Copy out exactly, from the entries that follow, the line holding "Oktober 16, 2023", the line holding "bir mandalina bir porsiyonu oluşturur. Her", and all lines between them, but no pictures.

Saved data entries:
--- START ---
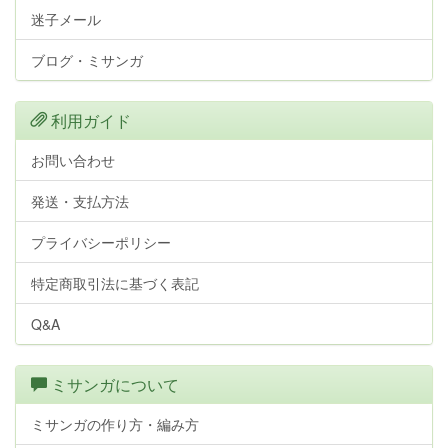
迷子メール
ブログ・ミサンガ
利用ガイド
お問い合わせ
発送・支払方法
プライバシーポリシー
特定商取引法に基づく表記
Q&A
ミサンガについて
ミサンガの作り方・編み方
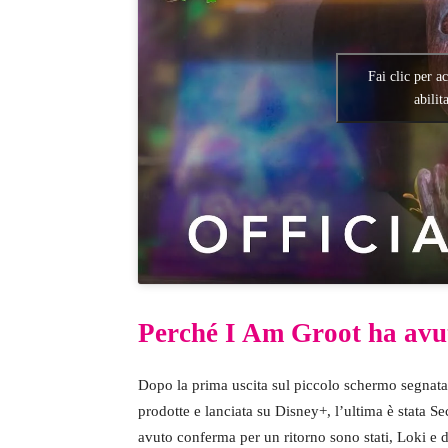
Fai clic per a
abilit
Perché I Am Groot ha avu
Dopo la prima uscita sul piccolo schermo segnata 
prodotte e lanciata su Disney+, l’ultima è stata Sec
avuto conferma per un ritorno sono stati, Loki e 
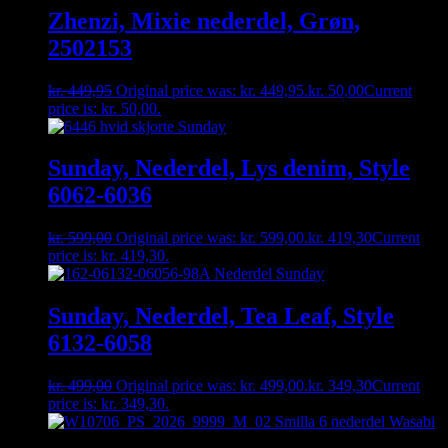
Zhenzi, Mixie nederdel, Grøn,
2502153
kr.
449,95
Original price was: kr. 449,95.
kr.
50,00
Current
price is: kr. 50,00.
Sunday, Nederdel, Lys denim, Style
6062-6036
kr.
599,00
Original price was: kr. 599,00.
kr.
419,30
Current
price is: kr. 419,30.
Sunday, Nederdel, Tea Leaf, Style
6132-6058
kr.
499,00
Original price was: kr. 499,00.
kr.
349,30
Current
price is: kr. 349,30.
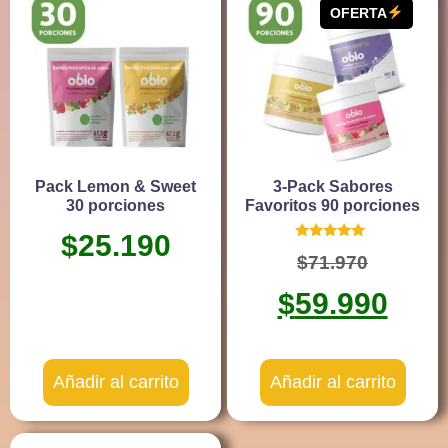
OFERTA
Pack Lemon & Sweet
3-Pack Sabores
30 porciones
Favoritos 90 porciones
$
25.190
Valorado
$
71.970
con
5.00
de 5
$
59.990
Añadir al carrito
Añadir al carrito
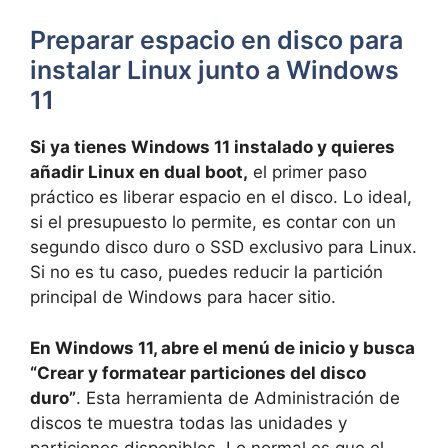
Preparar espacio en disco para
instalar Linux junto a Windows
11
Si ya tienes Windows 11 instalado y quieres
añadir Linux en dual boot,
el primer paso
práctico es liberar espacio en el disco. Lo ideal,
si el presupuesto lo permite, es contar con un
segundo disco duro o SSD exclusivo para Linux.
Si no es tu caso, puedes reducir la partición
principal de Windows para hacer sitio.
En Windows 11, abre el menú de inicio y busca
“Crear y formatear particiones del disco
duro”
. Esta herramienta de Administración de
discos te muestra todas las unidades y
particiones disponibles. Lo normal es que el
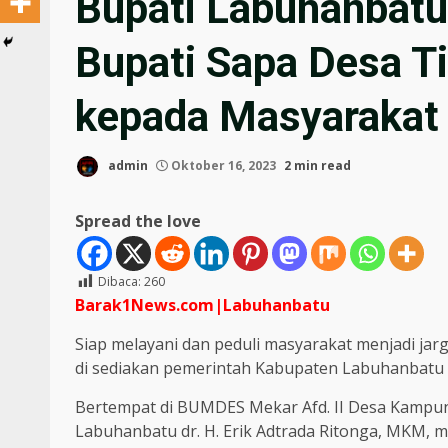
Bupati Labuhanbatu
Bupati Sapa Desa T
kepada Masyarakat
admin
Oktober 16, 2023
2 min read
Spread the love
Dibaca:
260
Barak1News.com|Labuhanbatu
Siap melayani dan peduli masyarakat menjadi ja
di sediakan pemerintah Kabupaten Labuhanbatu 
Bertempat di BUMDES Mekar Afd. II Desa Kampun
Labuhanbatu dr. H. Erik Adtrada Ritonga, MKM, m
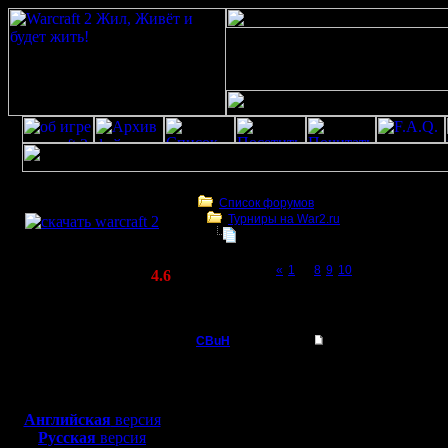
Скачать игру
бесплатно
Список форумов
Турниры на War2.ru
WarCraft 2 COMBAT
Friday Night Warcraft Grand Final 17
(Warcraft II BNE 2.02+)
Page 11 of 11
«
1
...
8
9
10
[11]
Актуальная версия:
4.6
(февраль 2020)
Friday Night Warcraft Grand Final 17 8/12
Совместимо с
Windows
CBuH
Re: Friday Night Warc
XP/Vista/7/8/10
Админ
Цитата:
Боевой релиз, ~
40 Мб
Свин классический on
для игры по сети:
Регистрация:
Английская
версия
9.9.08
что за упоротость? у к
Русская
версия
Сообщений: 491
правильного подхода н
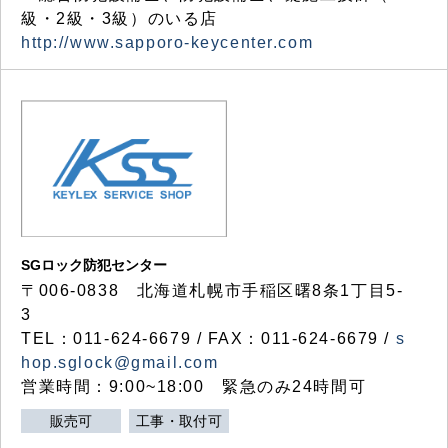
級・2級・3級）のいる店
http://www.sapporo-keycenter.com
SGロック防犯センター
〒006-0838 北海道札幌市手稲区曙8条1丁目5-
3
TEL：011-624-6679 / FAX：011-624-6679 /
s
hop.sglock@gmail.com
営業時間：9:00~18:00 緊急のみ24時間可
販売可
工事・取付可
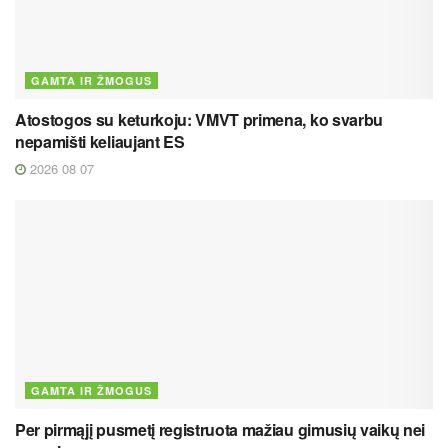
GAMTA IR ŽMOGUS
Atostogos su keturkoju: VMVT primena, ko svarbu
nepamišti keliaujant ES
2026 08 07
GAMTA IR ŽMOGUS
Per pirmąjį pusmetį registruota mažiau gimusių vaikų nei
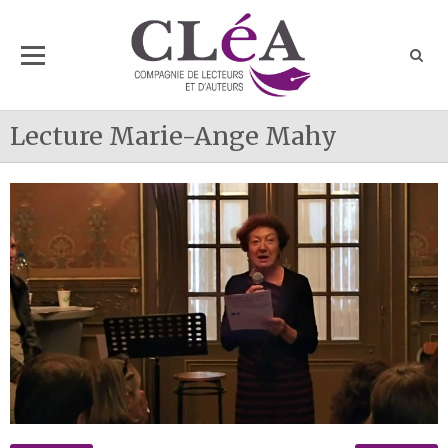
Lecture Marie-Ange Mahy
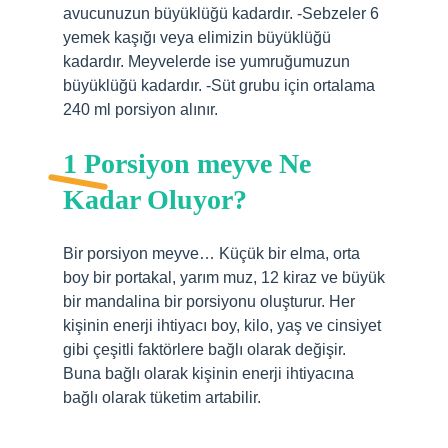
avucunuzun büyüklüğü kadardır. -Sebzeler 6
yemek kaşığı veya elimizin büyüklüğü
kadardır. Meyvelerde ise yumruğumuzun
büyüklüğü kadardır. -Süt grubu için ortalama
240 ml porsiyon alınır.
1 Porsiyon meyve Ne
Kadar Oluyor?
Bir porsiyon meyve… Küçük bir elma, orta
boy bir portakal, yarım muz, 12 kiraz ve büyük
bir mandalina bir porsiyonu oluşturur. Her
kişinin enerji ihtiyacı boy, kilo, yaş ve cinsiyet
gibi çeşitli faktörlere bağlı olarak değişir.
Buna bağlı olarak kişinin enerji ihtiyacına
bağlı olarak tüketim artabilir.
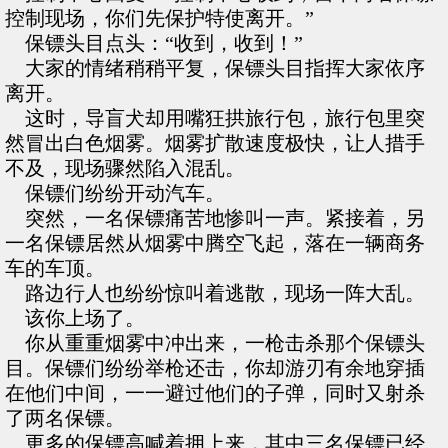
控制现场，你们先保护特使离开。”
保镖头目点头：“收到，收到！”
大家的情绪稍稍平复，保镖头目指挥大家依序
离开。
这时，导盲犬却用嘴狂拱旅行包，旅行包里突
然冒出白色烟雾。烟雾扩散速度极快，让人措手
不及，现场骤然陷入混乱。
保镖们纷纷开动汽车。
突然，一名保镖痛苦地惨叫一声。紧接着，另
一名保镖居然从烟雾中腾空飞起，落在一辆商务
车的车顶。
路边行人也纷纷惊叫着逃散，现场一阵大乱。
该你上场了。
你从重重烟雾中冲出来，一枪击杀那个保镖头
目。保镖们纷纷举枪还击，你却游刃有余地穿插
在他们中间，一一避过他们的子弹，同时又射杀
了两名保镖。
更多的保镖高喊着拥上来，其中三名保镖已经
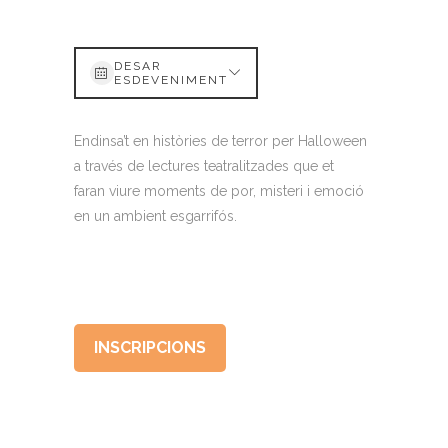
DESAR
ESDEVENIMENT
Endinsa’t en històries de terror per Halloween
a través de lectures teatralitzades que et
faran viure moments de por, misteri i emoció
en un ambient esgarrifós.
INSCRIPCIONS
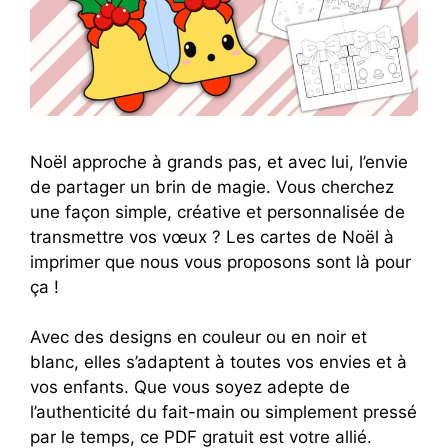
Noël approche à grands pas, et avec lui, l’envie
de partager un brin de magie. Vous cherchez
une façon simple, créative et personnalisée de
transmettre vos vœux ? Les cartes de Noël à
imprimer que nous vous proposons sont là pour
ça !
Avec des designs en couleur ou en noir et
blanc, elles s’adaptent à toutes vos envies et à
vos enfants. Que vous soyez adepte de
l’authenticité du fait-main ou simplement pressé
par le temps, ce PDF gratuit est votre allié.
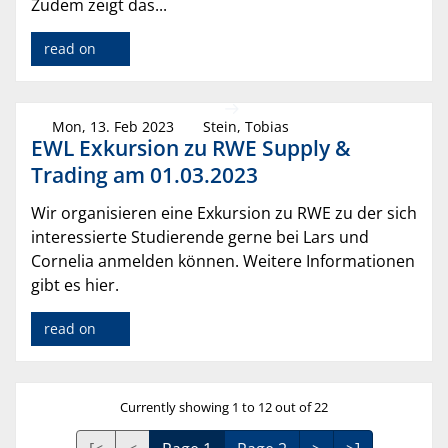
Zudem zeigt das...
read on
Mon, 13. Feb 2023
Stein, Tobias
EWL Exkursion zu RWE Supply &
Trading am 01.03.2023
Wir organisieren eine Exkursion zu RWE zu der sich
interessierte Studierende gerne bei Lars und
Cornelia anmelden können. Weitere Informationen
gibt es hier.
read on
Currently showing 1 to 12 out of 22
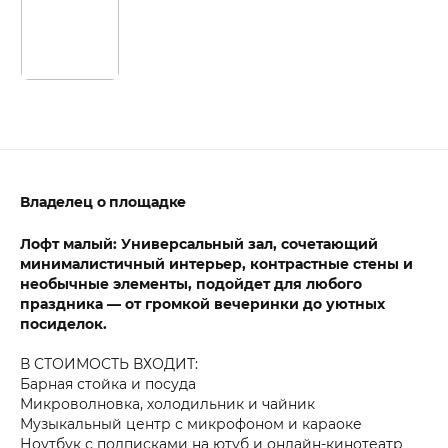
Владелец о площадке
Лофт малый: Универсальный зал, сочетающий
минималистичный интерьер, контрастные стены и
необычные элементы, подойдет для любого
праздника — от громкой вечеринки до уютных
посиделок.
В СТОИМОСТЬ ВХОДИТ:
Барная стойка и посуда
Микроволновка, холодильник и чайник
Музыкальный центр с микрофоном и караоке
Ноутбук с подписками на ютуб и онлайн-кинотеатр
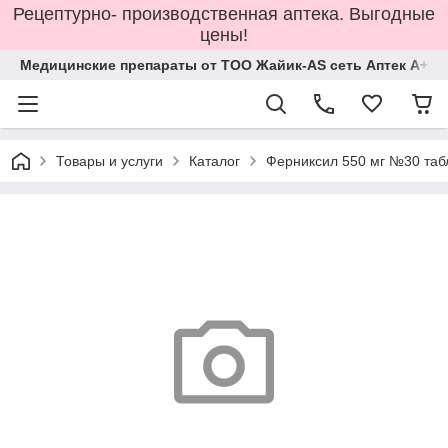
Рецептурно- производственная аптека. Выгодные
цены!
Медицинские препараты от ТОО Жайик-AS сеть Аптек А+
Товары и услуги
Каталог
Ферниксил 550 мг №30 таб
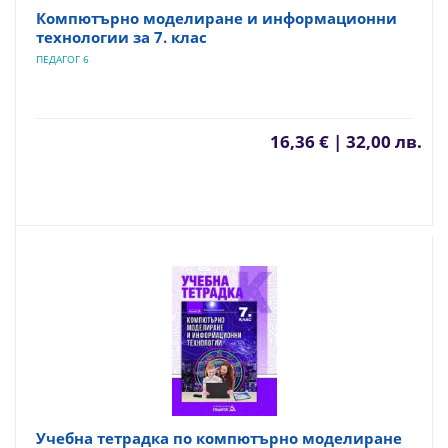
Компютърно моделиране и информационни
технологии за 7. клас
ПЕДАГОГ 6
16,36 € | 32,00 лв.
Учебна тетрадка по компютърно моделиране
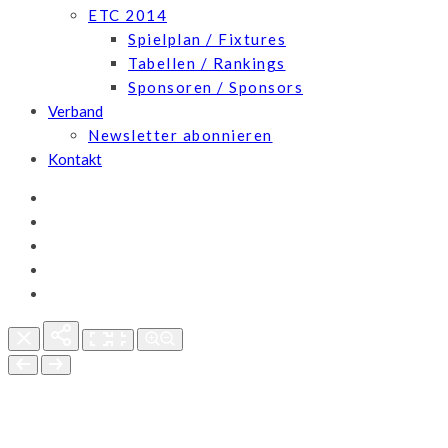
ETC 2014
Spielplan / Fixtures
Tabellen / Rankings
Sponsoren / Sponsors
Verband
Newsletter abonnieren
Kontakt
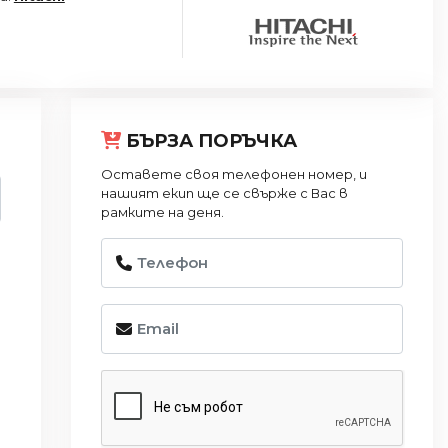
БЪРЗА ПОРЪЧКА
Оставете своя телефонен номер, и
нашият екип ще се свърже с Вас в
рамките на деня.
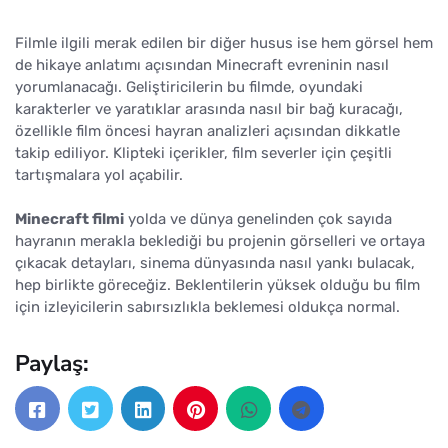
Filmle ilgili merak edilen bir diğer husus ise hem görsel hem
de hikaye anlatımı açısından Minecraft evreninin nasıl
yorumlanacağı. Geliştiricilerin bu filmde, oyundaki
karakterler ve yaratıklar arasında nasıl bir bağ kuracağı,
özellikle film öncesi hayran analizleri açısından dikkatle
takip ediliyor. Klipteki içerikler, film severler için çeşitli
tartışmalara yol açabilir.
Minecraft filmi
yolda ve dünya genelinden çok sayıda
hayranın merakla beklediği bu projenin görselleri ve ortaya
çıkacak detayları, sinema dünyasında nasıl yankı bulacak,
hep birlikte göreceğiz. Beklentilerin yüksek olduğu bu film
için izleyicilerin sabırsızlıkla beklemesi oldukça normal.
Paylaş:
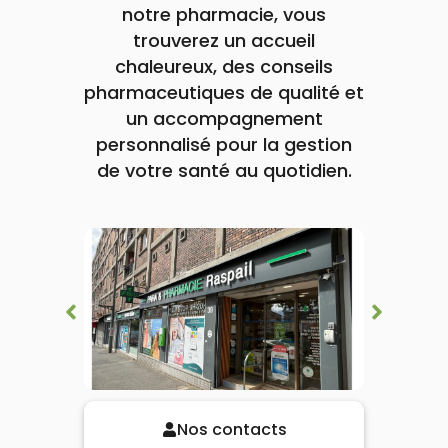
lourdes
notre pharmacie, vous
Gencives
trouverez un accueil
Hygiène
bucco-
chaleureux, des conseils
dentaire
pharmaceutiques de qualité et
un accompagnement
personnalisé pour la gestion
de votre santé au quotidien.
Nos contacts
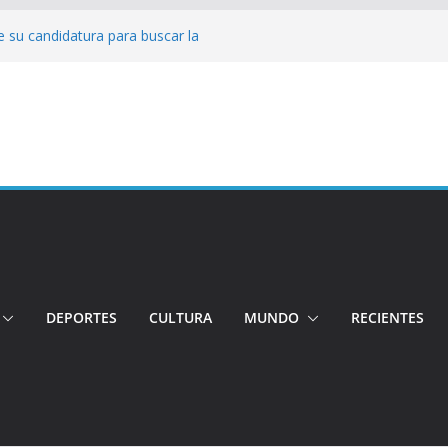
 su candidatura para buscar la
nductor por aplicación logró escapar de
e: Investigan crimen de un hombre en el
ia: Policía recuperó vehículos y
o centro de objetos robados
Tensión e incidentes marcaron la
nicidio
DEPORTES
CULTURA
MUNDO
RECIENTES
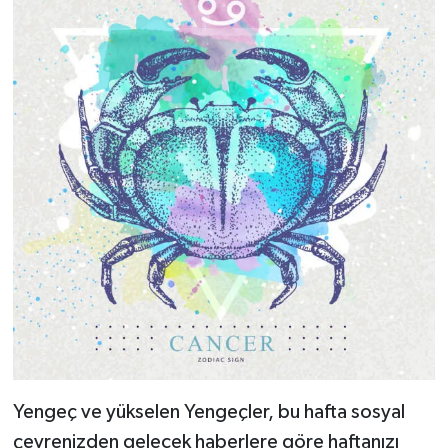
Yengeç ve yükselen Yengeçler, bu hafta sosyal
çevrenizden gelecek haberlere göre haftanızı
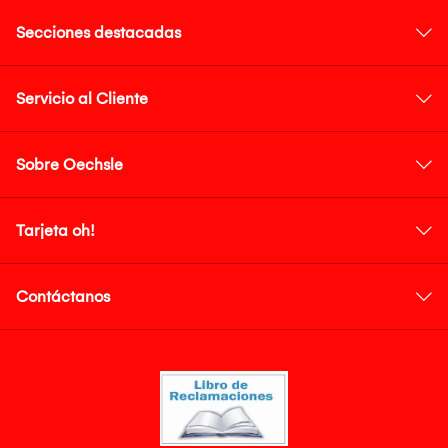
Secciones destacadas
Servicio al Cliente
Sobre Oechsle
Tarjeta oh!
Contáctanos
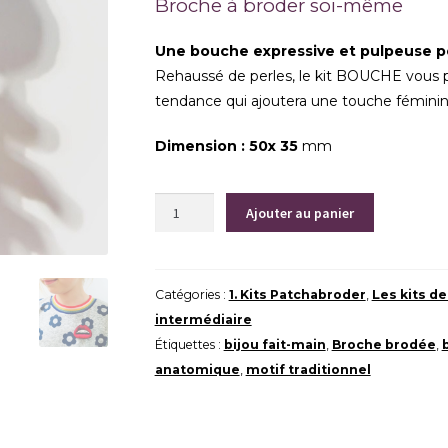
Broche à broder soi-même
Une bouche expressive et pulpeuse 
Rehaussé de perles, le kit BOUCHE vous 
tendance qui ajoutera une touche féminin
Dimension : 50x 35
mm
quantité
Ajouter au panier
de
Bouche
|
Catégories :
1. Kits Patchabroder
,
Les kits d
Kit
intermédiaire
Broche
Étiquettes :
bijou fait-main
,
Broche brodée
,
anatomique
,
motif traditionnel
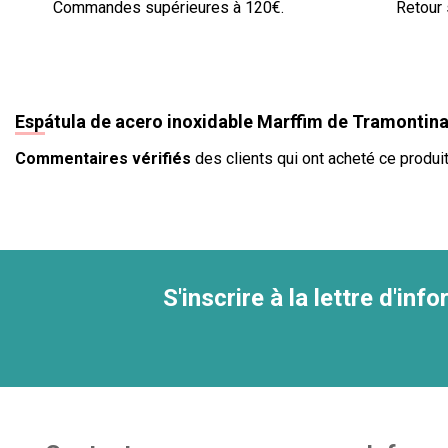
Commandes supérieures à 120€.
Retour 
Espátula de acero inoxidable Marffim de Tramontin
Commentaires vérifiés
des clients qui ont acheté ce produit
S'inscrire à la lettre d'inf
--- END ---
◆ Answer space ◆
Oktober 16, 2023
2 min read
Spread the love
Dibaca:
260
Barak1News.com|Labuhanbatu
Siap melayani dan peduli masyarakat menjadi ja
di sediakan pemerintah Kabupaten Labuhanbatu 
Bertempat di BUMDES Mekar Afd. II Desa Kampun
Labuhanbatu dr. H. Erik Adtrada Ritonga, MKM, m
Скачать игру
бесплатно
Список форумов
Турниры на War2.ru
WarCraft 2 COMBAT
Friday Night Warcraft Grand Final 17
(Warcraft II BNE 2.02+)
Page 11 of 11
«
1
...
8
9
10
[11]
Актуальная версия:
4.6
(февраль 2020)
Friday Night Warcraft Grand Final 17 8/12
Совместимо с
Windows
CBuH
Re: Friday Night Warc
XP/Vista/7/8/10
Админ
Цитата:
Боевой релиз, ~
40 Мб
Свин классический on
для игры по сети:
Регистрация:
Английская
версия
9.9.08
что за упоротость? у к
Русская
версия
Сообщений: 491
правильного подхода н
級・2級・3級）のいる店
http://www.sapporo-keycenter.com
SGロック防犯センター
〒006-0838 北海道札幌市手稲区曙8条1丁目5-
3
TEL：011-624-6679 / FAX：011-624-6679 /
s
hop.sglock@gmail.com
営業時間：9:00~18:00 緊急のみ24時間可
販売可
工事・取付可
GAMTA IR ŽMOGUS
Atostogos su keturkoju: VMVT primena, ko svarbu
nepamišti keliaujant ES
2026 08 07
GAMTA IR ŽMOGUS
Per pirmąjį pusmetį registruota mažiau gimusių vaikų nei
Lecture Marie-Ange Mahy
avucunuzun büyüklüğü kadardır. -Sebzeler 6
yemek kaşığı veya elimizin büyüklüğü
kadardır. Meyvelerde ise yumruğumuzun
büyüklüğü kadardır. -Süt grubu için ortalama
240 ml porsiyon alınır.
1 Porsiyon meyve Ne
Kadar Oluyor?
Bir porsiyon meyve… Küçük bir elma, orta
boy bir portakal, yarım muz, 12 kiraz ve büyük
bir mandalina bir porsiyonu oluşturur. Her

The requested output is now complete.